Philadelphia Catholic Social Services has argued that the City’s failure to award it a new contract for adoption and foster care services targets CSS for its religious beliefs.  The agency refuses to place children in need with same-sex couples.  The Third Circuit Court of Appeals has upheld the denial of a preliminary injunction. It embraces the perspective as phrased by the ACLU lawyers for intervenor Philadelphia Family Pride that “the  fact that CSS’s non-compliance with the City’s non-discrimination requirements is based on its religious beliefs does not mean that the City’s enforcement of its requirements constitutes anti-religious hostility.”

An outbreak of yellow fever in 1797 spurred the formation of what is now Catholic Social Services of the Roman Catholic Archdiocese of Philadelphia.  Rooted in the corporal works of mercy a principal mission of CSS is the care of vulnerable children.  But what began as a voluntary mission of mercy has been transformed.  Today the care of foster children is a highly regulated public service much of which is carried out by private agencies which contract with cities, towns and states.   Catholic Social Services was one of thirty agencies that contracted with the City of Philadelphia for foster care services.  Unable to reach an agreement with the City, the CSS contract expired.  It has not been renewed.

CSS objects to the terms set by City non-discrimination law.  It accepts that it is subject to governmental oversight but an element of the Roman Catholic Catechism leads it to refuse to place children in need with same sex couples.  CSS will only certify foster parents who are either married or single; it will not certify cohabiting unmarried couples, and it considers all same-sex couples to be unmarried, according to the opinion of a Third Circuit panel of Judges Ambro, Scirica, and Rendell.  The court affirmed the District Judge’s denial of a preliminary injunction in Fulton and Catholic Social Services v. City of Philadelphia.

There is no record of any same sex couple challenging the agency but pursuant to a 2018 City Council resolution demanding contractors comply with the Fair Practices Ordinance the City did not renew the CSS contract.  The Archdiocesan agency sought “an order requiring the City to renew their contractual relationship while permitting it to turn away same-sex couples who wish to be foster parents.”

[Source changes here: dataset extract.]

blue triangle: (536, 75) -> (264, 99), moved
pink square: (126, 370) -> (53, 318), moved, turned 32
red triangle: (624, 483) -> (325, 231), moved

The Circuit Court asked did Philadelphia “have the authority to insist, consistent with the First Amendment and Pennsylvania law, that CSS not discriminate against same-sex couples as a condition of working with it to provide foster care services? Or, inversely, has CSS demonstrated that the City transgressed fundamental guarantees of religious liberty? At this stage and on this record, we conclude that CSS is not entitled to a preliminary injunction.”

The issue attracted a battalion of amici the list of which consumes the first several pages of the opinion.  Southern and border states are countered by California, Illinois, New York, New Jersey and every New England state except New Hampshire.  Affiliates of many religious organizations and non-profits divide along generally familiar lines. The cultural divide in the country is amply evidenced.

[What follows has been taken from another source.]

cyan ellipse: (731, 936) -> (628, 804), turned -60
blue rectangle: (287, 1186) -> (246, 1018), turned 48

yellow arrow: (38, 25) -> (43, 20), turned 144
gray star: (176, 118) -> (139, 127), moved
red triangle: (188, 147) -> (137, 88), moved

Though CSS will work with homosexuals as foster parents it will only certify foster parents who are either married or single; it will not certify cohabiting unmarried couples, and it considers all same-sex couples to be unmarried.  

The Catholic Church, despite a recent softening of papal tone, still holds in its catechism that homosexuality is “inherently disordered”.  No one challenges its right to adhere to that doctrine.  Nor does anyone assert that the Archdiocese is acting unreasonably in applying its doctrine.  What is at issue is whether the City’s nondiscrimination policy is a “neutral, generally applicable law” for which CSS is not entitled to an exception.   The Circuit relies on the opinion articulated by Justice Antonin Sclaia in  Employment Division  v. Smith, 494 U.S. 872, 877-78 (1990). The court there held that a general law forbidding the use of the hallucinogen mescaline could lawfully be applied to bar its use in a Native American spiritual ritual.

In the years since Employment Division v. Smith the nation’s cultural divides have deepened rather than abated in many respects.  In this regard the Catholic Church’s traditional view has become a distinctly minority view.  But that is irrelevant to the CSS claim that the City should be compelled to issue a new contract similar to the one which has expired.  As in other claims under 42 USC 1983 CSS must show a causal link between its religious character and the adverse action taken.   The opinion by Judge Adamo explains that “a challenger under the Free Exercise Clause must show that it was treated differently because of its religion. Put another way, it must show that it was treated more harshly than the government would have treated someone who engaged in the same conduct but held different religious views.”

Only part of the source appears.